City weighing business loan fund
By News-Argus Staff
Published in News on October 25, 2015 1:50 AM
A proposal to give small loans to downtown businesses adversely affected by Streetscape was deferred for discussion by the Goldsboro City Council on Monday night until a later date.
The idea was brought up at the council's work session.
The program is called the Business Incentive Loan. City Manager Scott Stevens brought up the idea, which was first mentioned during a September meeting between city officials and downtown merchants.
"We didn't make that as a strong recommendation either way. It was just one of those things for the business community to say we've at least put that out there for the council to consider," Stevens said.
Stevens said the city cannot simply give the businesses money in the form of a direct loan to make up for lost profits, but that it can begin a Business Incentive Loan that is tied in with the existing Business Incentive Grant, since the latter is considered an economic development incentive.

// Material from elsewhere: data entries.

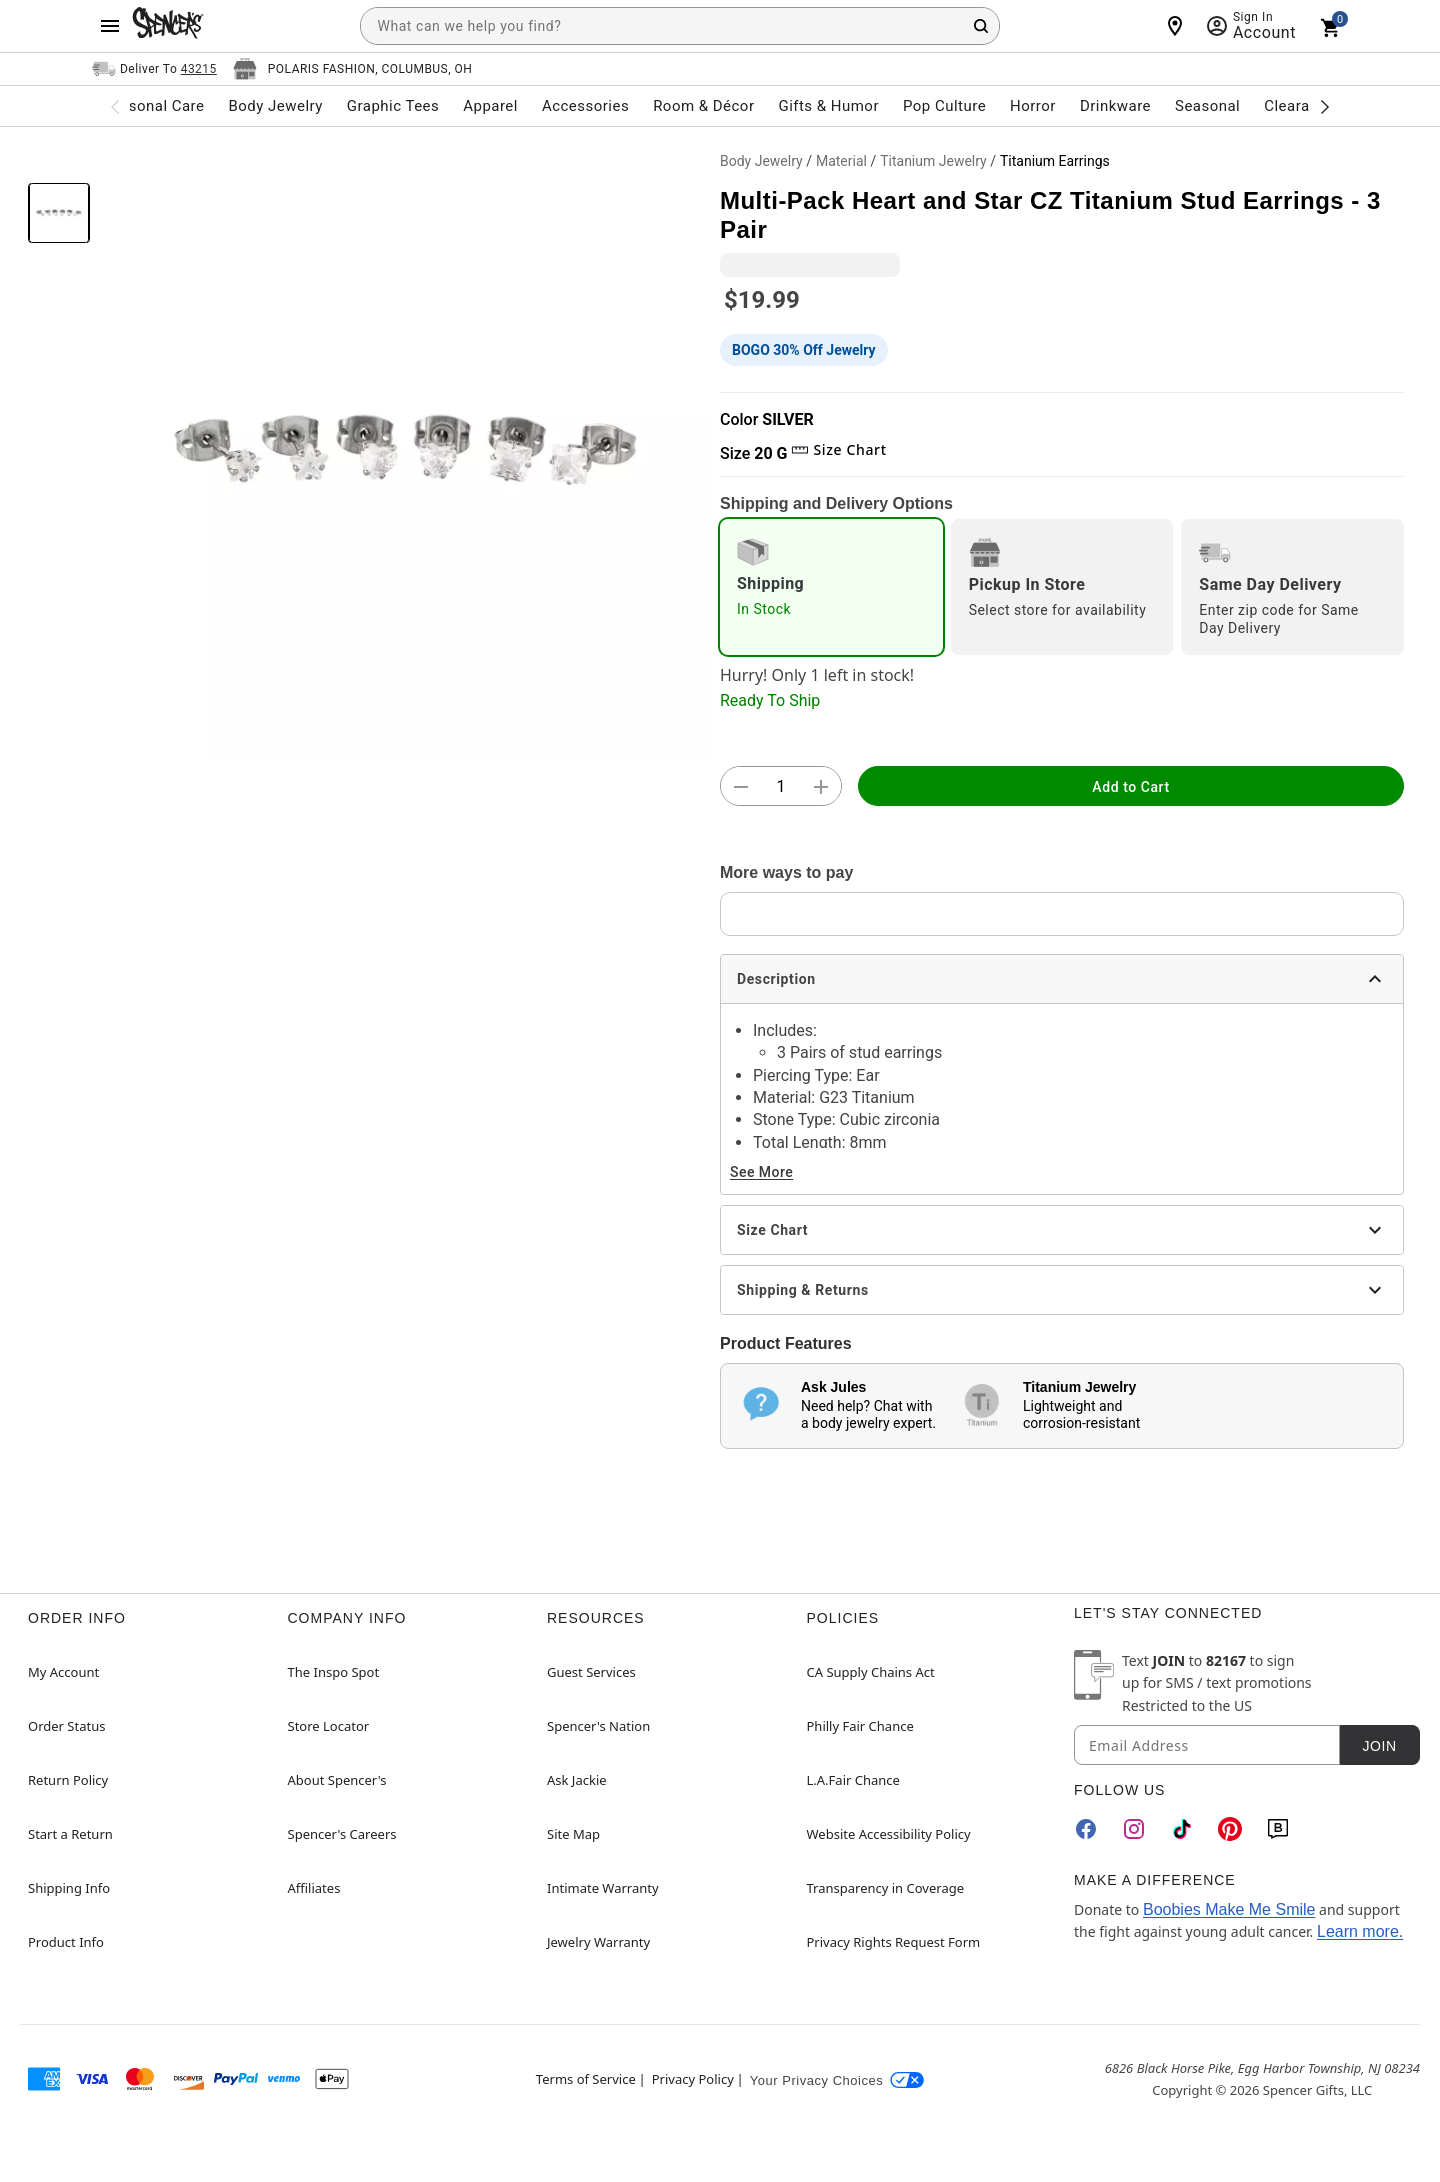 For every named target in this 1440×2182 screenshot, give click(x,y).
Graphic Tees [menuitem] (393, 106)
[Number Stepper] (781, 787)
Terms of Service (586, 2079)
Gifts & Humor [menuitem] (828, 106)
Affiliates (314, 1888)
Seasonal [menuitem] (1207, 106)
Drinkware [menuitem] (1115, 106)
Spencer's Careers (342, 1834)
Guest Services (591, 1672)
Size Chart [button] (838, 449)
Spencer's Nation (598, 1726)
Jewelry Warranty (598, 1942)
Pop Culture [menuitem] (944, 106)
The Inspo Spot (334, 1672)
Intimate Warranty (603, 1888)
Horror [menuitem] (1033, 106)
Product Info (66, 1942)
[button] (405, 450)
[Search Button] (981, 26)
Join (1379, 1746)
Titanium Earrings (1055, 161)
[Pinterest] (1230, 1829)
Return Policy (68, 1780)
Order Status (66, 1726)
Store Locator (329, 1726)
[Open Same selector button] (154, 69)
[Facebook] (1086, 1829)
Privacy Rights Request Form (894, 1942)
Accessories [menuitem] (585, 106)
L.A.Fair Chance (853, 1780)
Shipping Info (69, 1888)
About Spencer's (337, 1780)
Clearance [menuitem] (1299, 106)
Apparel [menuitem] (490, 106)
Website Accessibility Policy (889, 1834)
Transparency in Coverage (886, 1888)
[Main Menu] (110, 26)
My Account (63, 1672)
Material (841, 161)
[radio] (831, 587)
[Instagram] (1134, 1829)
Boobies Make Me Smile (1229, 1909)
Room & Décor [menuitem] (703, 106)
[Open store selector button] (353, 69)
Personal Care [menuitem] (155, 106)
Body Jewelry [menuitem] (275, 106)
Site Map (573, 1834)
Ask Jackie (577, 1780)
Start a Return (70, 1834)
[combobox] (680, 26)
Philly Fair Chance (860, 1726)
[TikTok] (1182, 1829)
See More (761, 1172)
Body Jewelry (761, 161)
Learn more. (1360, 1931)
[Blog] (1278, 1829)
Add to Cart (1130, 787)
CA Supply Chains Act (871, 1672)
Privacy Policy (693, 2079)
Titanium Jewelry (933, 161) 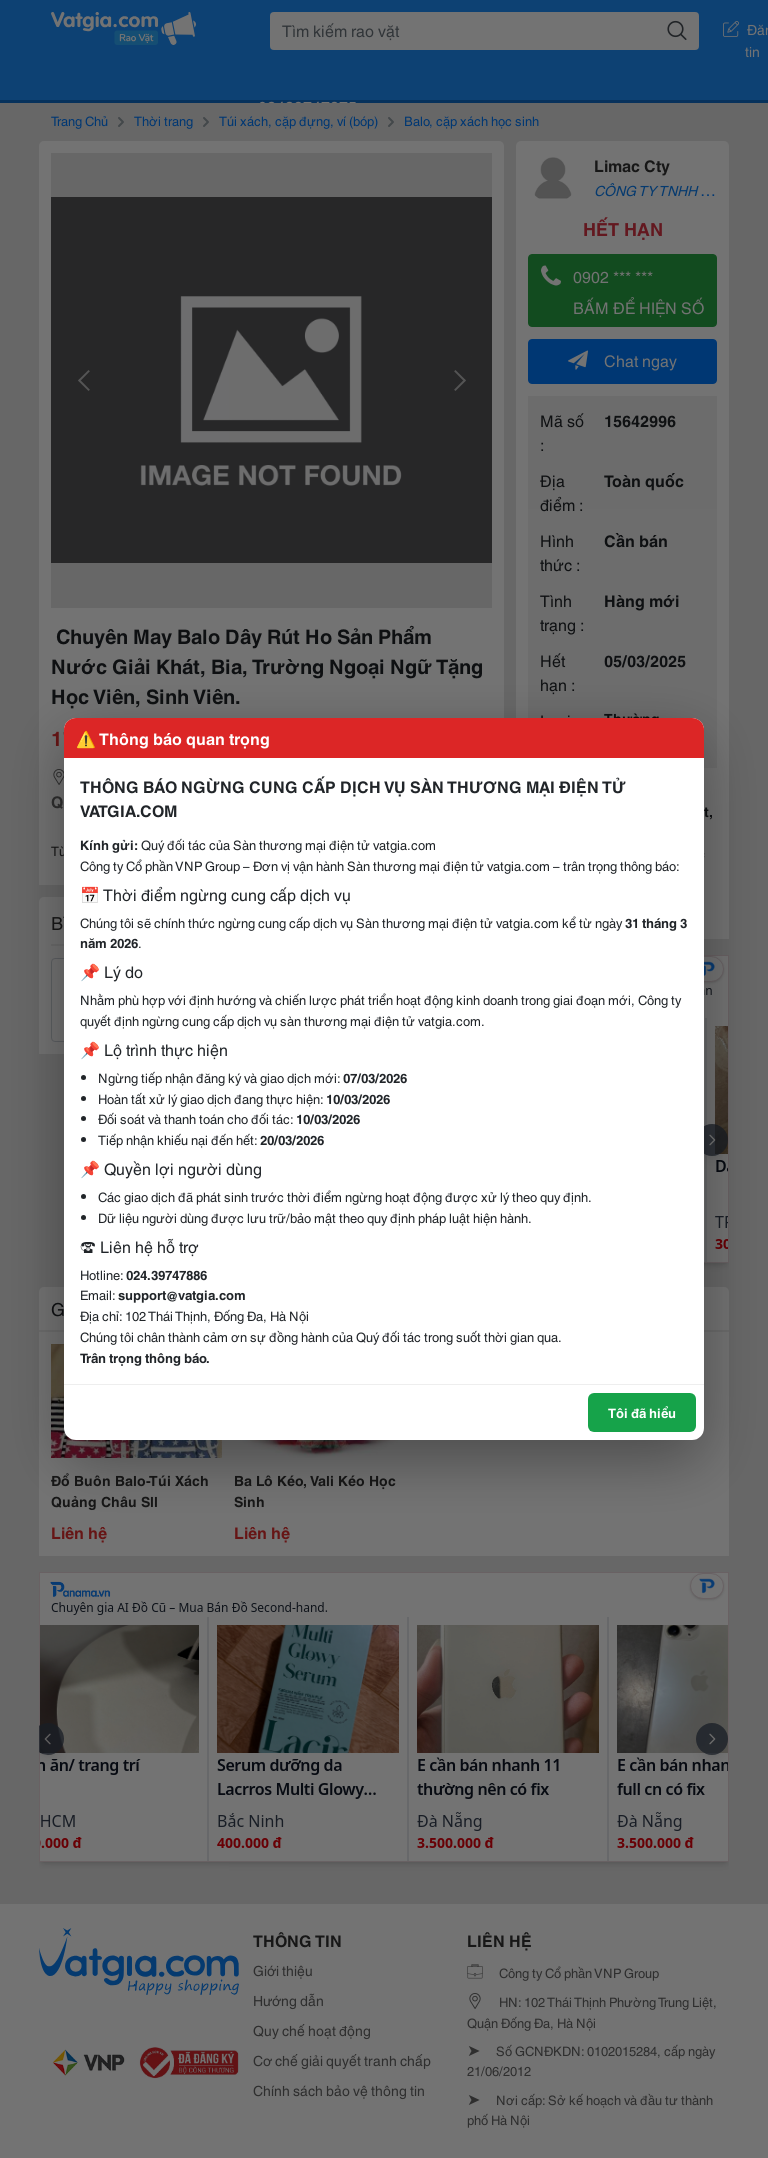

"I did have a meeting called with Mayor Pro-Tem (Chuck) Allen and a number of business owners downtown who were concerned with the impact Center Street has had on their business," Stevens said. "One of the things they said would help is if we could loan them money. The answer is you cannot do a direct loan where you just loan them money because we're not a bank. But you can do a business incentive grant/loan."
The Downtown Goldsboro Development Corp. already has a business incentive grant program, in which businesses that have been open for six months or less are eligible to receive $400 per month for one year, but this loan program would be separate from that.
"The loan side came from our meeting with the merchants, where they felt like there ought to be money to help them for whatever purpose while the construction has gone on," Stevens said. "I think it's just a matter of the council trying to consider whether or not there's a way to do it."
The proposal presented Monday night was to determine whether or not council members were in support of setting aside money for the loan program, although there are very few specifics about how the money would be disbursed, where it would come from, and what the criteria would be to obtain it.
"We could mirror off our business incentive grant program where you have a loan and set it up to receive the amount of some number, whether it's $2,000 to $4,000, and it's paid back over a fairly short period of time," Stevens said. "It wouldn't be everyone It would be relatively new businesses, whether that's the last three years open, the last five years open or beyond that."
Allen said he had discussed the program with Stevens and recommended several ways to disburse the money.
"Maybe you could do 10 $2,000 loans, or seven $3,000 loans, or whatever we wanted to do, out of the Municipal Service (District) money and let them pay it back at no interest or very low interest over a course of something like two years," Allen said.
The Municipal Service District tax that Allen said could be used to fund the program comes from taxpayer funds collected from citizens in the district.
The tax itself is 23.5 cents on every $100.
Yet Stevens said the city has not officially determined whether or not they would use the MSD funds or find the money elsewhere in the city's budget.
But this proposal is directly contradictory to what the city has said in the past about providing funds for offsetting the costs incurred by businesses because of Streetscape.
In a story that appeared in the News-Argus on Dec. 28, 2014, Stevens said it was not the city's burden to offset the profit loss of businesses downtown during Streetscape.
"Some people might argue that we should make up the difference in lost sales, but we don't do that," Stevens said at the time. "I don't think we have a legal responsibility to do that. The other side of that argument is that when businesses begin profiting from improvements made by Streetscape, they should share a portion of their profits with us, but that's not going to happen either."
Stevens said while he had not necessarily changed his mind about giving the businesses loans to recoup some lost profits, the decision would ultimately be left up to the City Council.
Giving a downtown business money does not come without risks, he noted.
"You might loan to somebody who goes out of business, and you would have no collateral, I don't think, with which to claim it, but the hope would be to help them through this next cycle where they've been down in revenue, and try to buoy them up so they'll be here," Stevens said. "You can make the criteria, I guess, as strong or as weak as you want it in terms of what it was."
Stevens told the council that even though there would be no collateral to collect if a business defaulted on the loan, he felt that most businesses could easily pay the loan back.
The council almost unanimously agreed that they needed more time to think over the proposal and deferred any action on the matter.
"My thinking here is, you know, the people on Berkeley Boulevard are going to be inconvenienced and are going to lose some business because a lot of people aren't going down Berkeley Boulevard like they used to," said District 6 council member Gene Aycock, in reference to the current widening project there. "Especially in the last two weeks, it's been a nightmare. They're closing one lane so you have to have flag men on both sides, you sit in long lines and everything else. I'm like (District 3 council member) Mr. (William) Goodman on that -- if I had to vote today I'd say no."
Council members Michael Headen, Charles Williams, William Goodman and Bill Broadaway all agreed that more time was needed to think about the proposal before the council took any action.
Allen said if the council were going to create such a program, they need to do it in the next council meeting on Nov. 2 at the latest or else it would not be worth doing since Streetscape would be finished by then.